Yo no sabía por dónde salir. Miré a Roser que, con una sonrisita, me indicó que lo peor ya había pasado. No era el momento de intervenir. Después de unos momentos de silencio, Vilanova, algo más calmado, se dirigió a su mujer:

—Montserrat, hoy el estofado te ha salido como nunca. ¡Te has lucido!

La madre no respondió, bajó la cabeza y se sonrojó visiblemente, al ser descubierta en la mentira. Y luego, dirigiéndose a mí:

—¿Qué le parece este rioja?

—Delicioso, don Ramón. Un caldo exquisito.

—Veo que lo sabe valorar, amigo Ruiz: un vino elegante, equilibrado y, a la par, con cuerpo. Lo he elegido yo.

—Excelente elección; sí, señor.

—Llámeme Ramón. Para usted soy Ramón; simplemente Ramón.

Una vez restablecida la normalidad, me encontraba muy bien. La comida había sido agradable y los padres de Roser no me habían cosido a preguntas, como esperaba, sino que parecían encantados con mi presencia. Noté que la señora llevaba un buen rato sin quitarme ojo de encima; Roser se movió inquieta en la silla y, en ese momento, la servilleta se le cayó al suelo; me incliné para ayudarla y derramé la copa de vino sobre el mantel. ¡Vaya apuro!

—Señores, lo siento.

Siguió uno de esos incómodos silencios que no sabía cómo resolver, hasta que intervino Vilanova, echándose a reír:

—Alegría, alegría. El vino derramado da buena suerte. Mojad el dedo, lleváoslo a la oreja y pedid un deseo.

—Papá, por favor.

—Por intentarlo, nada se pierde —dije, siguiéndole la broma—.
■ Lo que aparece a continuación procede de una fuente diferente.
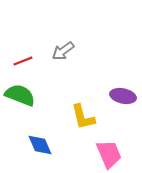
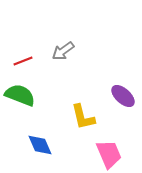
purple ellipse: rotated 30 degrees clockwise
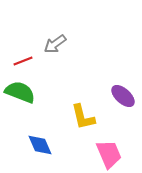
gray arrow: moved 8 px left, 7 px up
green semicircle: moved 3 px up
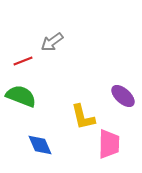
gray arrow: moved 3 px left, 2 px up
green semicircle: moved 1 px right, 4 px down
pink trapezoid: moved 10 px up; rotated 24 degrees clockwise
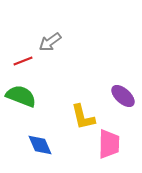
gray arrow: moved 2 px left
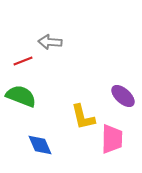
gray arrow: rotated 40 degrees clockwise
pink trapezoid: moved 3 px right, 5 px up
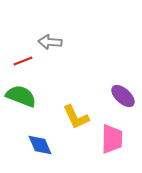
yellow L-shape: moved 7 px left; rotated 12 degrees counterclockwise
Me miró, como dándome las gracias, y noté que le había gustado mi salida. Después del postre, me invitó a tomar café.

—Vamos a la salita, mientras recogen la mesa y friegan los cacharros. ¿Le parece?

Roser nos llevó una botella de napoleón con dos copas y me quedé a solas frente a Vilanova. Yo intentaba aparentar mundología; pero mi voz no tenía gran seguridad y ni siquiera era capaz de hablar o de reír de forma relajada. Abrió una caja forrada de piel, tomó un habano y me lo ofreció. Agradecí el detalle, pero no lo acepté: nunca me había fumado un puro y tenía miedo de marearme.

—Prefiero un cigarrillo, si no le importa.

Con gran ceremonial, encendió el montecristo sin dejar de hablar y, al poco rato, el olor del humo era insoportable. Sólo hablaba él. A veces, mostraba una sonrisa bondadosa; pero, al momento, arrugaba el entrecejo, enrojecía de ira y se exaltaba como un hincha en tarde de arbitraje calamitoso. Me costaba trabajo respirar.